THE ONBOARD IMU.
Two parts on one board: a QMI8658A (3-axis accelerometer and 3-axis gyroscope) and a QMC6309 (3-axis magnetometer), nine axes between them. They report how the car is accelerating, how fast it is turning, and where magnetic north sits, all in the imu_link frame at 100 Hz.
WHAT IT MEASURES.
Each of the three sensors answers a different question. The accelerometer reads linear acceleration along x, y, and z in metres per second squared, which includes gravity. The gyroscope reads angular velocity around each axis in radians per second. The magnetometer reads the local magnetic field in teslas, which is what you would lean on for an absolute heading.
Accelerometer
Gyroscope
Magnetometer
THE rc.physics API.
One thing to flag up front, because it surprises almost everyone: the IMU is not rc.imu. It lives under rc.physics, alongside the rest of the motion sensing. The three calls map straight onto the three sensors.

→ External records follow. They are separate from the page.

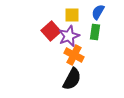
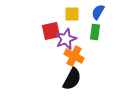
yellow square: moved 1 px up
red square: rotated 30 degrees clockwise
purple star: moved 3 px left, 3 px down
orange cross: moved 1 px down
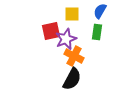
blue semicircle: moved 2 px right, 1 px up
green rectangle: moved 2 px right
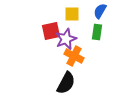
black semicircle: moved 6 px left, 4 px down
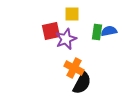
blue semicircle: moved 9 px right, 20 px down; rotated 49 degrees clockwise
orange cross: moved 12 px down
black semicircle: moved 16 px right
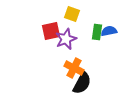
yellow square: rotated 21 degrees clockwise
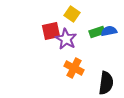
yellow square: rotated 14 degrees clockwise
green rectangle: rotated 63 degrees clockwise
purple star: rotated 20 degrees counterclockwise
black semicircle: moved 24 px right; rotated 20 degrees counterclockwise
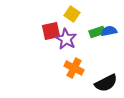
black semicircle: rotated 55 degrees clockwise
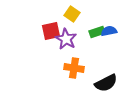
orange cross: rotated 18 degrees counterclockwise
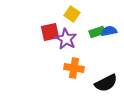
red square: moved 1 px left, 1 px down
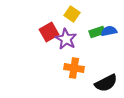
red square: moved 1 px left; rotated 18 degrees counterclockwise
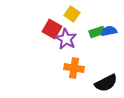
red square: moved 3 px right, 3 px up; rotated 30 degrees counterclockwise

pythonaccel = rc.physics.get_linear_acceleration() # (x, y, z) in m/s^2 gyro = rc.physics.get_angular_velocity() # (x, y, z) in rad/s mag = rc.physics.get_magnetic_field() # (x, y, z) in teslas, car only print(accel) # e.g. acceleration along each axis, gravity included print(gyro) # turn rate around each axis print(mag) # magnetic field vector
rc.physics.get_linear_acceleration()· linear acceleration in m/s^2, gravity included.rc.physics.get_angular_velocity()· angular velocity in rad/s around each axis.rc.physics.get_magnetic_field()· magnetic field in teslas. Available on the car only.
WHAT IT OUTPUTS.
The readings come through raw and bias-corrected. They are not run through an orientation filter, so there is no fused roll, pitch, or yaw waiting for you. That is by design: the smoothing and sensor fusion are yours to write, so you stay in control of the trade-off between responsiveness and noise rather than inheriting one. A light moving average over the accelerometer, or a complementary filter that blends the gyro with the magnetometer, is a reasonable place to start.
THE ROS 2 TOPICS.
Under the hood, imu_node publishes the inertial data and the magnetic field on two separate topics, both stamped in the imu_link frame.
| Topic | Message type | Frame | Units |
|---|---|---|---|
| /imu | sensor_msgs/Imu | imu_link | linear accel m/s^2, angular velocity rad/s |
| /mag | sensor_msgs/MagneticField | imu_link | magnetic field in teslas |
ON THE CAR.
On the shipping car, the IMU does not talk to the Jetson directly. An MCU (microcontroller unit) sits between them and bridges the sensor to the Jetson, then the data surfaces on the same topics and the same rc.physics calls you saw above. The MCU is also why the magnetometer reading is present on the car: that path carries the full 9-axis stream.